Il 7 ottobre scorso Benedetto XVI ha proclamato la monaca benedettina Ildegarda di Bingen (1098-1179) Dottore della Chiesa, quarta donna dopo Teresa d’Avila, Caterina da Siena e Teresa di Lisieux. Oltre che santa e mistica Ildegarda è una figura di straordinaria poliedricità, perché è stata pittrice, musicista, cosmologa, poetessa, drammaturga, naturalista, filosofa, consigliera di pontefici e imperatori e, lo stesso Papa Ratzinger l’ha definita «autentica maestra di teologia e profonda studiosa delle scienze naturali e della musica» (Regina Caeli del 27 maggio 2012).

Già in alcune catechesi a lei dedicate fin dal 2010, Benedetto XVI ne aveva declamato la «saggezza spirituale e santità di vita», mettendo in non poco imbarazzo che, nella Curia, gli aveva rispettosamente fatto notare che la monaca tedesca non era allora stata nemmeno beatificata. Il Papa decise quindi di autorizzarne in men che non si dica quella canonizzazione “per equivalente” che, dal 10 maggio 2012, ne ha fatto, in pratica, una santa “de facto”, esercitando cioè quella facoltà che il diritto canonico assegna solo al Pontefice, estendendone così il culto liturgico dalla Germania, dove è da sempre stato molto intenso, a tutta la Chiesa universale.
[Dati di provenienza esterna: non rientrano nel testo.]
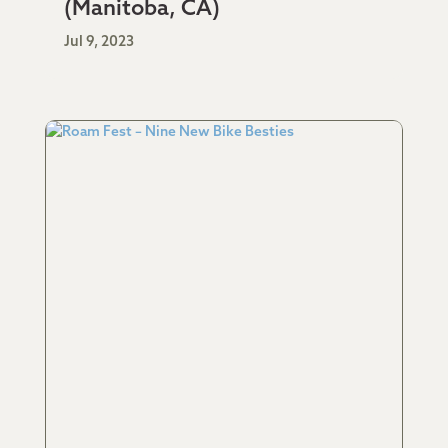
(Manitoba, CA)
Jul 9, 2023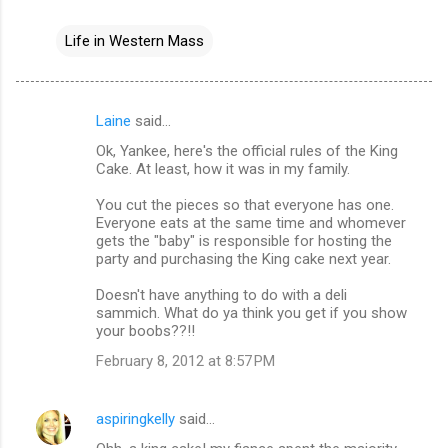
Life in Western Mass
Laine
said…
C
Ok, Yankee, here's the official rules of the King
o
Cake. At least, how it was in my family.
m
You cut the pieces so that everyone has one.
m
Everyone eats at the same time and whomever
gets the "baby" is responsible for hosting the
e
party and purchasing the King cake next year.
n
Doesn't have anything to do with a deli
t
sammich. What do ya think you get if you show
s
your boobs??!!
February 8, 2012 at 8:57 PM
aspiringkelly
said…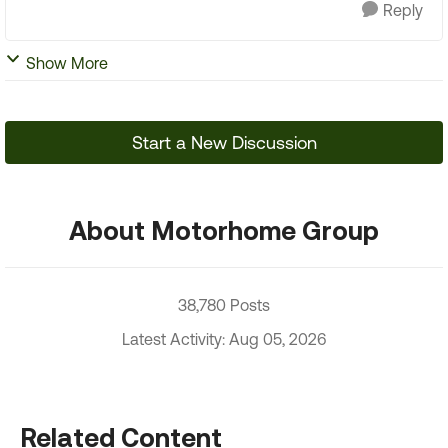
Reply
Show More
Start a New Discussion
About Motorhome Group
38,780 Posts
Latest Activity: Aug 05, 2026
Related Content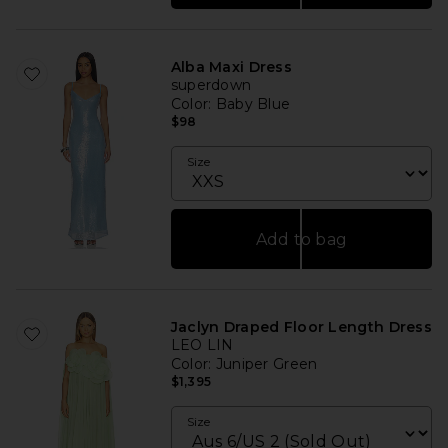
Alba Maxi Dress
superdown
Color
: Baby Blue
$98
Size
Add to bag
Jaclyn Draped Floor Length Dress
LEO LIN
Color
: Juniper Green
$1,395
Size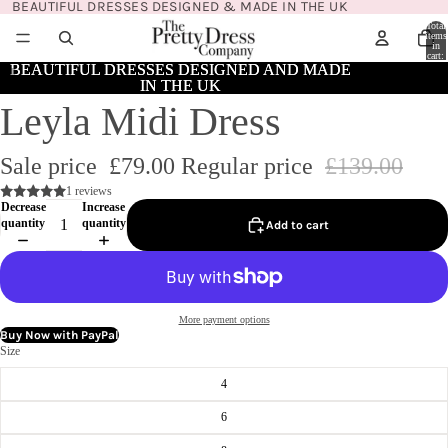
BEAUTIFUL DRESSES DESIGNED & MADE IN THE UK
Total
items
in
cart:
0
BEAUTIFUL DRESSES DESIGNED AND MADE
BEAUTIFUL DRESSES DESIGNED AND MADE
IN THE UK
IN THE UK
Leyla Midi Dress
Sale price
£79.00
Regular price
£139.00
1 reviews
Decrease
Increase
quantity
quantity
Add to cart
More payment options
Buy Now with PayPal
Size
4
6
L’opera mistica più importante di Ildegarda è “Conosci le vie” (“Liber scivias”), libro tradotto in italiano da ultimo da padre Luigi Borriello, religioso che ha collaborato con la Congregazione vaticana dei santi per la sua “causa” (Libreria Editrice Vaticana, Città del vaticano 2002), nel quale la monaca tedesca emerge anche come assertrice dell’autonomia religiosa e civile dei conventi di vita contemplativa.

Martedì prossimo, 21 maggio, sarà presentata alle ore 17.30 a Roma, presso la Libreria internazionale Paolo VI (via di Propaganda, 4), l’ultima uscita fra le tante monografie a lei dedicate in questi ultimi due anni, intitolata “Ildegarda di Bingen. La donna, la monaca, la santa”  (Libreria Editrice Vaticana, Città del Vaticano 2013, 120 pagine, 12 euro). Insieme all’autrice, Neria De Giovanni, giornalista e presidente dell’Associazione internazionale dei critici letterari, interverranno alla presentazione Lucetta Scaraffia, professore di Storia contemporanea dell’Università “La Sapienza” di Roma e Manuela Orrù, autrice televisiva Rai e collaboratrice di “Porta a Porta”. L’attrice Patrizia Boi leggerà alla fine alcuni brani tratti dall’opera di «[…] questa grande figura di donna – ha scritto Benedetto XVI nella Lettera apostolica pubblicata in occasione della sua proclamazione a Dottore della Chiesa –, che si staglia con limpida chiarezza per santità di vita e originalità di dottrina sull’orizzonte della storia».